Тема была, видимо, близка и забориста. Рассказ был прочтен внимательно. Спрашивали о подробностях, давно уже стершихся в памяти Петра Степановича. Неожиданность сменялась неожиданностью.
— Где Поликушкина баба мыло брала, или сама она его из дохлятины варила? Сколько «соток» барыня давала Поликушке под огород? А дрова он где воровал? Как это барыня, дура такая, деньги Поликушке без расписки доверила?
Советская педагогическая методика, основанная на живом, беспрерывном общении учителя с учениками, подхватила Петра Степановича, как ветер сухой листок, кружила его, то подбрасывая, то ударяя о землю. Пот с него лился уже ручьями.
Директор не хвастал: класс был на самом деле активный, вдумчивый. Интерес к теме урока возрастал с каждой минутой. Руки, перепачканные то чернилами, то дегтем, взлетали уже десятками. Живой обмен мыслями начался и между самими учениками. Русые косы трактовали получение Поликушкой муки и прочего от помещицы, как законную оплату трудодней, но активист с вопросительным знаком протестовал:
— Какие могут быть трудодни, когда ему нормы не дадено? По блату он ловчил! Какая у него работа была? Туфта! Попади он к нам в третью бригаду — завертелся б тогда!..

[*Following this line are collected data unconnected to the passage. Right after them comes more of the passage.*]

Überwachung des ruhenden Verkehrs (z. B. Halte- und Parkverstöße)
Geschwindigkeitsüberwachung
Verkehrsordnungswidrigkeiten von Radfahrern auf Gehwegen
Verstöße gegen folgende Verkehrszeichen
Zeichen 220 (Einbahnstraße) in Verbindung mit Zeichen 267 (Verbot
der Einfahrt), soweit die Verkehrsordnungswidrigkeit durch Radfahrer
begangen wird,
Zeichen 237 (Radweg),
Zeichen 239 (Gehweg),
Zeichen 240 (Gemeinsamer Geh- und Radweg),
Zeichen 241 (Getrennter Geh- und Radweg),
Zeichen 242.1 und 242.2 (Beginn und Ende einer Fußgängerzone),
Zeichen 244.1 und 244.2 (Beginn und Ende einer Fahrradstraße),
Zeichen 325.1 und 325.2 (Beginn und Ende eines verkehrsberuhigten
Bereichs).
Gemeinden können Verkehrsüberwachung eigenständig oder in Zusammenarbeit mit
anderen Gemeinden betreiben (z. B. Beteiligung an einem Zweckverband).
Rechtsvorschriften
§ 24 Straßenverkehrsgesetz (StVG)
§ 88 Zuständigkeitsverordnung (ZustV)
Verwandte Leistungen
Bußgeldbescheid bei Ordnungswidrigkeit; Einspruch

Тут сердце Петра Степановича застучало, как пулемет, остатки старорежимной души вошли в непосредственный контакт со стоптанными каблуками, а в глазах запестрели экспортные рябчики… К счастью, раздался звонок.
В учительской он плюхнулся на диван, даже не почувствовав впившейся в спину дефективной пружины.
— В амбула… — договорить он не смог.
Уборщица Карповна кое-как довела его до амбулатории, и контрольный врач, без упрашиваний и споров, подписал больничный листок.
Вечером к нему заглянул сосед-директор.
— Ну, как наше ничего? Когда в школу?
Петр Степанович поднял с подушки обвязанную мокрыми тряпками голову.
— В школу? Нет уж, извиняюсь. Не затянете. Хоть в «другое место» вызывайте. Чорт с ними, с семьюстами рублями! Я человек лояльный и вовлечь себя авантюру не допущу!